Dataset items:
┌────────

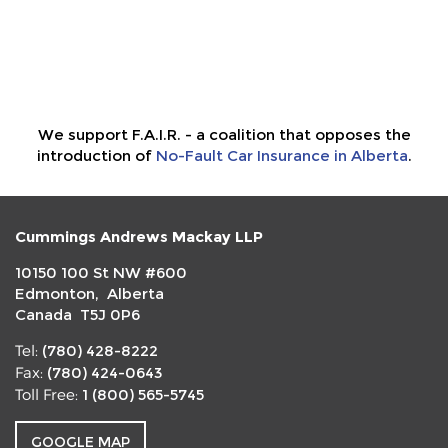
We support F.A.I.R. - a coalition that opposes the
introduction of
No-Fault Car Insurance in Alberta
.
Cummings Andrews Mackay LLP
10150 100 St NW #600
Edmonton, Alberta
Canada T5J 0P6
(780) 428-8222
Tel:
(780) 424-0643
Fax:
1 (800) 565-5745
Toll Free:
GOOGLE MAP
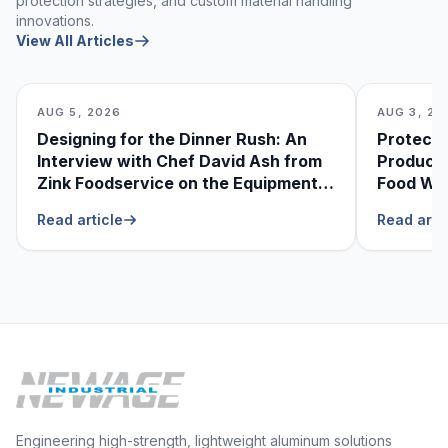
protection strategies, and custom material handling
innovations.
View All Articles
AUG 5, 2026
AUG 3, 20
Designing for the Dinner Rush: An
Protecti
Interview with Chef David Ash from
Produce
Zink Foodservice on the Equipment
Food Was
He Can’t Live Without
Foodser
Read article
Read arti
Engineering high-strength, lightweight aluminum solutions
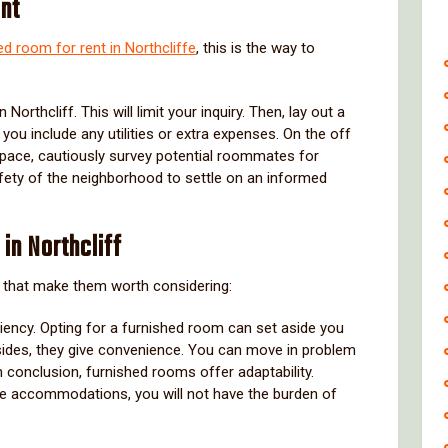
ent
ed room for rent in Northcliffe
, this is the way to
orthcliff. This will limit your inquiry. Then, lay out a
you include any utilities or extra expenses. On the off
space, cautiously survey potential roommates for
 safety of the neighborhood to settle on an informed
in Northcliff
that make them worth considering:
ciency. Opting for a furnished room can set aside you
esides, they give convenience. You can move in problem
 In conclusion, furnished rooms offer adaptability.
e accommodations, you will not have the burden of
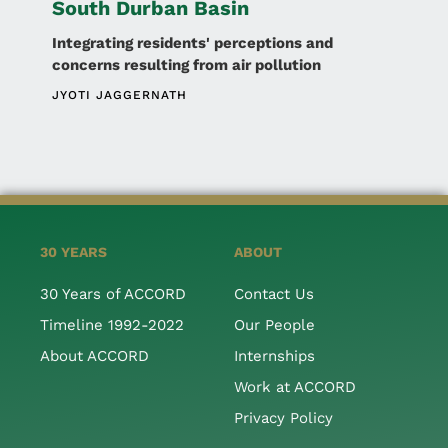
South Durban Basin
Integrating residents' perceptions and
concerns resulting from air pollution
JYOTI JAGGERNATH
30 YEARS
ABOUT
30 Years of ACCORD
Contact Us
Timeline 1992-2022
Our People
About ACCORD
Internships
Work at ACCORD
Privacy Policy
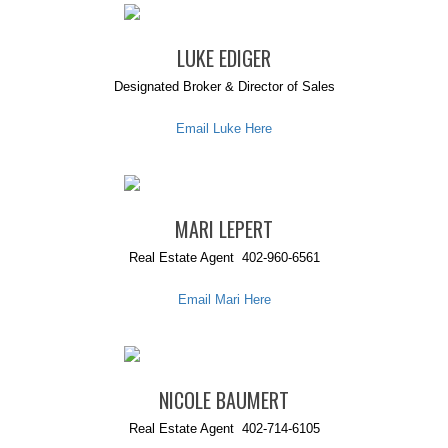
LUKE EDIGER
Designated Broker & Director of Sales
Email Luke Here
MARI LEPERT
Real Estate Agent 402-960-6561
Email Mari Here
NICOLE BAUMERT
Real Estate Agent 402-714-6105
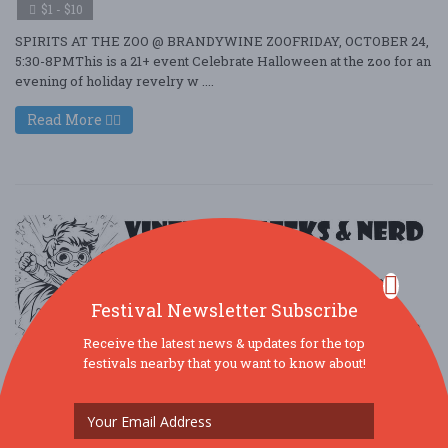
$1 - $10
SPIRITS AT THE ZOO @ BRANDYWINE ZOOFRIDAY, OCTOBER 24,
5:30-8PMThis is a 21+ event Celebrate Halloween at the zoo for an
evening of holiday revelry w ....
Read More
Festival Newsletter Subscribe
Receive the latest news & updates for the top
festivals nearby that you want to know about!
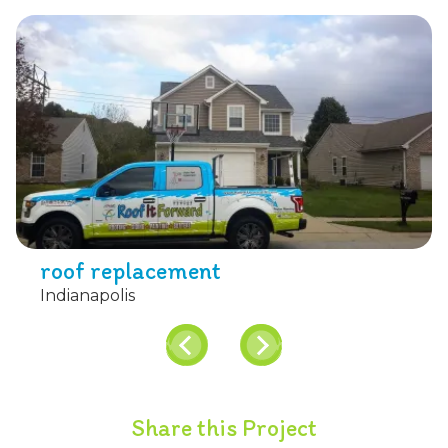
roof replacement
Indianapolis
Share this Project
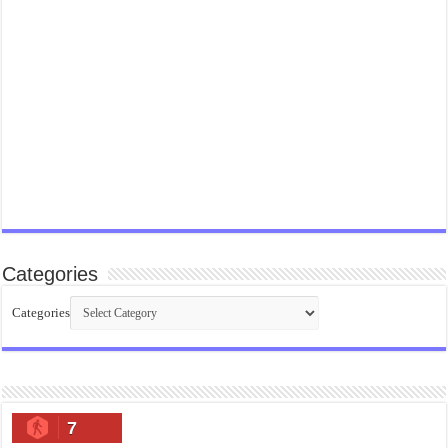
Categories
Categories
7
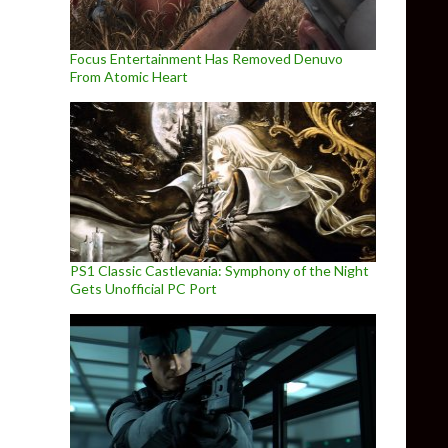
Focus Entertainment Has Removed Denuvo
From Atomic Heart
 to PC in Q2 2021
PS1 Classic Castlevania: Symphony of the Night
Gets Unofficial PC Port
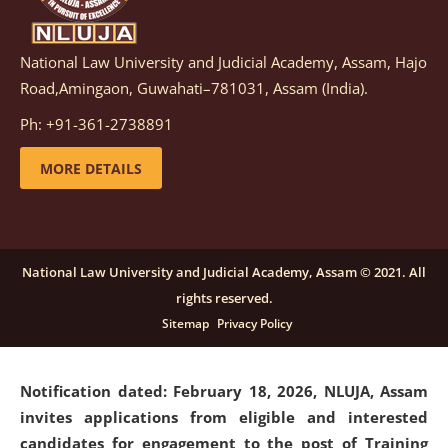
National Law University and Judicial Academy, Assam, Hajo
Notification dated: March 05, 2026,
Notification
Road,Amingaon, Guwahati–781031, Assam (India).
inviting quotations for selection of vendors for
supply of Sports Goods and Equipments.
click here for
Ph: +91-361-2738891
details
MORE DETAILS
Notification dated: February 18, 2026, NLUJA, Assam
invites applications from eligible and interested
candidates for engagement on a purely contractual
National Law University and Judicial Academy, Assam © 2021. All
basis under "Project Ability Empowerment" at NLUJA,
rights reserved.
Assam
.
click here for details
Sitemap
Privacy Policy
Notification dated: February 18, 2026,
NLUJA, Assam
invites applications from eligible and interested
candidates for engagement to the post of Training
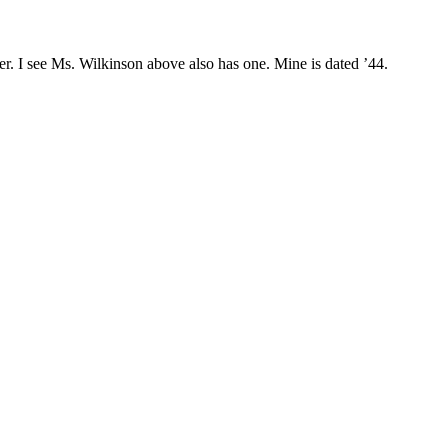
ner. I see Ms. Wilkinson above also has one. Mine is dated ’44.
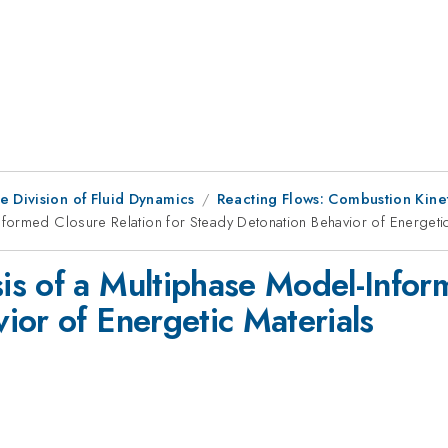
e Division of Fluid Dynamics
Reacting Flows: Combustion Kine
formed Closure Relation for Steady Detonation Behavior of Energetic
s of a Multiphase Model-Inform
ior of Energetic Materials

└────────

Exercise prompt =>
Your answer should be an exact copy of the records above, with no pictures in it.

Exercise output =>
We support F.A.I.R. - a coalition that opposes the
introduction of
No-Fault Car Insurance in Alberta
.
Cummings Andrews Mackay LLP
10150 100 St NW #600
Edmonton, Alberta
Canada T5J 0P6
(780) 428-8222
Tel:
(780) 424-0643
Fax:
1 (800) 565-5745
Toll Free:
GOOGLE MAP
protection strategies, and custom material handling
innovations.
View All Articles
AUG 5, 2026
AUG 3, 20
Designing for the Dinner Rush: An
Protecti
Interview with Chef David Ash from
Produce
Zink Foodservice on the Equipment
Food Was
He Can’t Live Without
Foodser
Read article
Read arti
Engineering high-strength, lightweight aluminum solutions
ent
ed room for rent in Northcliffe
, this is the way to
orthcliff. This will limit your inquiry. Then, lay out a
you include any utilities or extra expenses. On the off
space, cautiously survey potential roommates for
 safety of the neighborhood to settle on an informed
in Northcliff
that make them worth considering:
ciency. Opting for a furnished room can set aside you
esides, they give convenience. You can move in problem
 In conclusion, furnished rooms offer adaptability.
e accommodations, you will not have the burden of
South Durban Basin
Integrating residents' perceptions and
concerns resulting from air pollution
JYOTI JAGGERNATH
30 YEARS
ABOUT
30 Years of ACCORD
Contact Us
Timeline 1992-2022
Our People
About ACCORD
Internships
Work at ACCORD
Privacy Policy
LUKE EDIGER
Designated Broker & Director of Sales
Email Luke Here
MARI LEPERT
Real Estate Agent 402-960-6561
Email Mari Here
NICOLE BAUMERT
Real Estate Agent 402-714-6105
$1 - $10
SPIRITS AT THE ZOO @ BRANDYWINE ZOOFRIDAY, OCTOBER 24,
5:30-8PMThis is a 21+ event Celebrate Halloween at the zoo for an
evening of holiday revelry w ....
Read More
Festival Newsletter Subscribe
Receive the latest news & updates for the top
festivals nearby that you want to know about!
roof replacement
Indianapolis
Share this Project
Categories
Categories
7
Focus Entertainment Has Removed Denuvo
From Atomic Heart
 to PC in Q2 2021
PS1 Classic Castlevania: Symphony of the Night
Gets Unofficial PC Port
National Law University and Judicial Academy, Assam, Hajo
Notification dated: March 05, 2026,
Notification
Road,Amingaon, Guwahati–781031, Assam (India).
inviting quotations for selection of vendors for
supply of Sports Goods and Equipments.
click here for
Ph: +91-361-2738891
details
MORE DETAILS
Notification dated: February 18, 2026, NLUJA, Assam
invites applications from eligible and interested
candidates for engagement on a purely contractual
National Law University and Judicial Academy, Assam © 2021. All
basis under "Project Ability Empowerment" at NLUJA,
rights reserved.
Assam
.
click here for details
Sitemap
Privacy Policy
Notification dated: February 18, 2026,
NLUJA, Assam
invites applications from eligible and interested
candidates for engagement to the post of Training
ner. I see Ms. Wilkinson above also has one. Mine is dated ’44.
e Division of Fluid Dynamics
Reacting Flows: Combustion Kine
formed Closure Relation for Steady Detonation Behavior of Energetic
s of a Multiphase Model-Inform
ior of Energetic Materials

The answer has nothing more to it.